After dinner on Tuesday night Martha and I watched a DVD of old home videos showing Martha learning how to ride a bike. I was about 10 in the video and had only one front tooth. Wow, I had forgotten about that. The next morning we had breakfast and got an early start. We walked around the Cathedral and Giralda and went to a convent to buy some pasteles but it wasn’t open yet. Not many stores were open (at 9 am) so we went to Starbucks to get lattes. It was Martha’s first cup of Starbucks in over six months. We got some shortbread cookies when the convent pastry place opened. We then walked towards the University and went to a couple bookstores. Inside the University we ran into my brother Pedro. We got to my class ten minutes early and waited around for a few minutes until we found out that it was canceled.

So with the extra free time we walked to Parque María Luisa and saw just a little part of it (it’s huge). We also saw the Plaza de España. Martha was floored by the size of the place. The Plaza de España in Santa Cruz de la Palma is 1/100 the size of Sevilla’s. And the one in Sevilla has an enormous building, it’s more than just a plaza. We walked through the centro, got some churros con chocolate and I showed her some of the narrowest streets in the city (four or five feet in width). We walked through the main shopping and pedestrian area. Martha was excited to see more stores than she has seen all year (since Madrid in September and Venice in January). We got three montaditos (mini toasted subs) for a snack and ice cream at McDonald’s and then caught a bus to the hotel where I teach English.

We ran into one of my students, an Italian woman in her mid-20s, when we got off the bus. Martha met some of the people in the office and then we taught my two regular students for an hour and a half. We had a hard time explaining the in, on, and at prepositions. It’s hard! With just four people we were able to talk a lot and play pictionary. We took the bus back to the centro and got patatas ali oli at a tapas bar and went shopping again. I went to my literature class while Martha shopped and we met up later to walk home. That day we counted how many Americans we saw. We saw lots of students, most of them I didn’t know, a few large tour groups of old American tourists and some American families on spring break. In a single day we saw over 250 Americans. Martha has hardly seen any Americans at all in six months in La Palma.

That night we had vegetable soup and hamburgers for dinner at home and then went out. We went to Plaza Alfalfa for a drink (in the street) and Martha was surprised so see so many people out. We then went to the Carbonería bar where we saw the end of a free flamenco show and hung out with a group of Americans I know and some Spaniards that I sort of know. We then went to a little bar near my house where we ran into more friends and two Spanish guys that I knew well last semester but hadn’t seen them at all this spring. It was a really fun night and Martha got to see a little bit of everything.
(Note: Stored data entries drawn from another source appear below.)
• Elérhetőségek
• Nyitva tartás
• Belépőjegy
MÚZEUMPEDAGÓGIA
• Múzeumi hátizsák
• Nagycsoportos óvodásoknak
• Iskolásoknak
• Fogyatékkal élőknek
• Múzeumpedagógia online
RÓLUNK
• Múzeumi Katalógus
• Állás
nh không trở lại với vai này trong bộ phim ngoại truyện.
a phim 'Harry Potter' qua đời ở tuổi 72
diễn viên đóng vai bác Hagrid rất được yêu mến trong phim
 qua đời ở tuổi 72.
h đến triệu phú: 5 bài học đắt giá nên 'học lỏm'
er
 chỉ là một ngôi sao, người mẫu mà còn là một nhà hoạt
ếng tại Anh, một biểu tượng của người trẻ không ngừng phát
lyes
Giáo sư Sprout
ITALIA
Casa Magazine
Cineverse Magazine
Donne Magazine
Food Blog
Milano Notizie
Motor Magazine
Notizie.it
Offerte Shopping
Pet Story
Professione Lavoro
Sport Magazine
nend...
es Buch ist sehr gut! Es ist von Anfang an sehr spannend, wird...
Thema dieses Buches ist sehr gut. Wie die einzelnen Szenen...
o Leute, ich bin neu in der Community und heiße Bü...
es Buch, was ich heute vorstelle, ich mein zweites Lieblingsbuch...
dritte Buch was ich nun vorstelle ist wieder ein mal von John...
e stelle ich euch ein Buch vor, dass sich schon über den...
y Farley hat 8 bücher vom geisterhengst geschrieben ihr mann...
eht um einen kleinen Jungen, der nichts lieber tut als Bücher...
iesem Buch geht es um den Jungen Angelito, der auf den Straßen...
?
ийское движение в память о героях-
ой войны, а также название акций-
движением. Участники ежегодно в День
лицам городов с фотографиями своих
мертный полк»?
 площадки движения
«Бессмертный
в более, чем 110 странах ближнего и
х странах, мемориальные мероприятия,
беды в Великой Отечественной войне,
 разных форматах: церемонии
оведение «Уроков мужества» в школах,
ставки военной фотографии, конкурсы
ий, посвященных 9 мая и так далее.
On Thursday morning we went to an art museum with my Spanish art history class and saw some Gothic and Renaissance paintings but focused on the Baroque section. There was a large group of little kids (7 or 8 years old) who were really loud and my professor had to shout over them whenever they were nearby. It was my first time there and I was surprised at how big it was. I think I’ll go back because we didn’t see everything.

After the museum we went to the Corte Inglés grocery store and bought a jar of peanut butter (it’s the only grocery store in the city that has peanut butter). We then wandered into a random café looking for a drink and a snack. The place we went into turned out to be really cool, it had steep and colorful tile steps in the back that serve as benches. We took a spot in the corner and had a tuna empanada and juice. Before heading home for lunch, we stopped at a train ticket office and Martha got her AVE ticket to Madrid. Alicia prepared a huge seafood paella, enough to serve 14 people. We hung out for a bit after lunch and watched TV and then went back to the centro and Martha went shopping while I went to a class. Martha finally bought a few things after hours and hours shopping. We went home as it got dark and relaxed, we were both kind of tired after two days of walking all around Sevilla.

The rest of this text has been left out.